From: Thomas Munro <thomas(dot)munro(at)enterprisedb(dot)com>
To: Masahiko Sawada <sawada(dot)mshk(at)gmail(dot)com>
Cc: Kyotaro HORIGUCHI <horiguchi(dot)kyotaro(at)lab(dot)ntt(dot)co(dot)jp>, Fujii Masao <masao(dot)fujii(at)gmail(dot)com>, Michael Paquier <michael(dot)paquier(at)gmail(dot)com>, Robert Haas <robertmhaas(at)gmail(dot)com>, Thom Brown <thom(at)linux(dot)com>, Beena Emerson <memissemerson(at)gmail(dot)com>, Josh Berkus <josh(at)agliodbs(dot)com>, Amit Kapila <amit(dot)kapila16(at)gmail(dot)com>, PostgreSQL-development <pgsql-hackers(at)postgresql(dot)org>
Subject: Re: Support for N synchronous standby servers - take 2
Date: 2016-04-02 01:20:55
Message-ID: CAEepm=2sdDL2hs3XbWb5FORegNHBObLJ-8C2=aaeG-riZTd2Rw@mail.gmail.com
Views: Raw Message | Whole Thread | Download mbox | Resend email
Thread:
Lists: pgsql-hackers

On Thu, Mar 31, 2016 at 5:11 PM, Thomas Munro
<thomas(dot)munro(at)enterprisedb(dot)com> wrote:
> On Thu, Mar 31, 2016 at 3:55 AM, Masahiko Sawada <sawada(dot)mshk(at)gmail(dot)com> wrote:
>> On Wed, Mar 30, 2016 at 11:43 PM, Masahiko Sawada <sawada(dot)mshk(at)gmail(dot)com> wrote:
>>> On Tue, Mar 29, 2016 at 5:36 PM, Kyotaro HORIGUCHI
>>> <horiguchi(dot)kyotaro(at)lab(dot)ntt(dot)co(dot)jp> wrote:
>>>> I personally don't think it needs such a survive measure.
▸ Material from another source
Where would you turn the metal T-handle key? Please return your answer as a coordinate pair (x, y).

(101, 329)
It is
>>>> very small syntax and the parser reads very short text. If the
>>>> parser failes in such mode, something more serious should have
>>>> occurred.
>>>>
>>>> At Tue, 29 Mar 2016 16:51:02 +0900, Fujii Masao <masao(dot)fujii(at)gmail(dot)com> wrote in <CAHGQGwFth8pnYhaLBx0nF8o4qmwctdzEOcWRqEu7HOwgdJGa3g(at)mail(dot)gmail(dot)com>
>>>>> On Tue, Mar 29, 2016 at 4:23 PM, Kyotaro HORIGUCHI
>>>>> <horiguchi(dot)kyotaro(at)lab(dot)ntt(dot)co(dot)jp> wrote:
>>>>> > Hello,
>>>>> >
>>>>> > At Mon, 28 Mar 2016 18:38:22 +0900, Masahiko Sawada <sawada(dot)mshk(at)gmail(dot)com> wrote in <CAD21AoAJMDV1EUKMfeyaV24arx4pzUjGHYbY4ZxzKpkiCUvh0Q(at)mail(dot)gmail(dot)com>
>>>>> > sawada.mshk> On Mon, Mar 28, 2016 at 5:50 PM, Kyotaro HORIGUCHI
>>>>> >> <horiguchi(dot)kyotaro(at)lab(dot)ntt(dot)co(dot)jp> wrote:
>>>>> > As mentioned in my comment, SQL parser converts yy_fatal_error
>>>>> > into ereport(ERROR), which can be caught by the upper PG_TRY (by
>>>>> > #define'ing fprintf). So it is doable if you mind exit().
>>>>>
>>>>> I'm afraid that your idea doesn't work in postmaster. Because ereport(ERROR) is
>>>>> implicitly promoted to ereport(FATAL) in postmaster. IOW, when an internal
>>>>> flex fatal error occurs, postmaster just exits instead of jumping out of parser.
>>>>
>>>> If The ERROR may be LOG or DEBUG2 either, if we think the parser
>>>> fatal erros are recoverable. guc-file.l is doing so.
>>>>
>>>>> ISTM that, when an internal flex fatal error occurs, it's
>>>>> better to elog(FATAL) and terminate the problematic
>>>>> process. This might lead to the server crash (e.g., if
>>>>> postmaster emits a FATAL error, it and its all child processes
>>>>> will exit soon). But probably we can live with this because the
>>>>> fatal error basically rarely happens.
>>>>
>>>> I agree to this
>>>>
>>>>> OTOH, if we make the process keep running even after it gets an internal
>>>>> fatal error (like Sawada's patch or your idea do), this might cause more
>>>>> serious problem. Please imagine the case where one walsender gets the fatal
>>>>> error (e.g., because of OOM), abandon new setting value of
>>>>> synchronous_standby_names, and keep running with the previous setting value.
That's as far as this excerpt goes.